Arrived in Lihue, Kaua’i from LAX around 10pm. Rented my car and drove through light rain down the two-lane roads splitting Wailua, Kapa’a and other small towns down the middle. Air smells like wet floppy plants and dirt. This is my first trip to the tropics, so I think it smells like a swamp. Like the North American almost-tropics of the Everglades and the Atchafalaya bayous. I crank the defrosters and turn the local contemporary reggae station up for an irie version of The Cars’ “Drive.” Tuning around to a hippie New Age broadcast where a spaced-out lady DJ talks about all the bad vibes on the mainland, and how Kaua’i has to radiate more positivity or something. Then she plays some trance music so it’s over to another reggae station.
Stop into a big VALU supermarket place to buy food. I bump my cart into the uncanny embodiment of Kaua’i cliché: native Hawaiian dudes straight out of the waves in board shorts, shirtless with sandy feet, buying beer. Mad-dogging the red-eyed haole tourist, me, as I embody another cliché, placing a sixer of the local microbrew into my cart. I throw in a 12-pack of Tecate just to show I’m down. Really though I’m a little jet-lagged and too tired to stay unnerved by some agro surfer guys. I also buy a half pound of poke from the deli. Raw chopped up tuna with all kinds of spices. Like nigiri salsa or something.
Drive for another 45 minutes. The roads get more narrow past Princeville. Rain comes and goes. One-lane bridges and the outlines of wind-whipped palms on the dark coastline. Pass by the Wainiha General Store, which is almost recognizable from the version that shows up in the movie Lilo & Stitch (an animated thing for children that is generally funny and strange). Except the non-Disney version sells these T-shirts with a drawing of a snarling boar’s face circled by the slogan HUNT PIG KAUA’I.
Turn on the Powerhouse Road that heads up the Wainiha Valley. Drive between jacked-up pickup trucks with anti-methamphetamine bumper stickers: Cook Rice Not Ice. Hunting dogs snooze under mailboxes, their driveways descending out of sight into the river valley. NO TRESPASSING.

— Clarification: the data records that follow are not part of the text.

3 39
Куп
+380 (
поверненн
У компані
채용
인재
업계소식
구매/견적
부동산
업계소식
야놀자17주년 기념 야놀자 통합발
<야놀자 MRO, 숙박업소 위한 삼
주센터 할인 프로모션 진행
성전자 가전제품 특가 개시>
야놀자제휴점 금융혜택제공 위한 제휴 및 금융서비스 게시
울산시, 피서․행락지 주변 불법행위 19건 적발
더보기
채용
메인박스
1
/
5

The house I’ve rented is easy to find. The guy who owns it is a native; he built what is now a “vacation rental by owner” for his parents. Moved up the valley after the 1957 tsunami. I know this from his website, and he later tells me the same story standing in his front yard ’cause he lives right next door with his wife. The laminated info sheet on the kitchen counter also tells me she’s a quadriplegic, after some kind of mowing accident. This is always on my mind while I’m here. The land behind my house is a riotous orchard of guava trees. A friendly cow wanders around back there. Four dogs bound up into the garage as I get out of my car.
A couple large cockroaches scatter when I turn on the kitchen lights. I open up all the windows. Geckos burp and bark on the porch. “It’s called a lanai,” my friends Kathryn and Jason will both chastise me later in the trip. I open up a beer and eat the poke out of its Styrofoam-and-plastic-wrap deli container with a fork. Gingerly. Still slightly unsure of whether or not I’m doing it right. The fish is slick and raw. Again like cheap sushi, but hot ‘n’ spicy.
Out onto the lanai with another beer to open up the tripod, turn the camera on and see where I’m at with some long exposures. There’s a waxing moon, a few days from full. With a lot of clouds. I know there’s mountains, but I want to see them before the sunrise. That’s how these photos came about.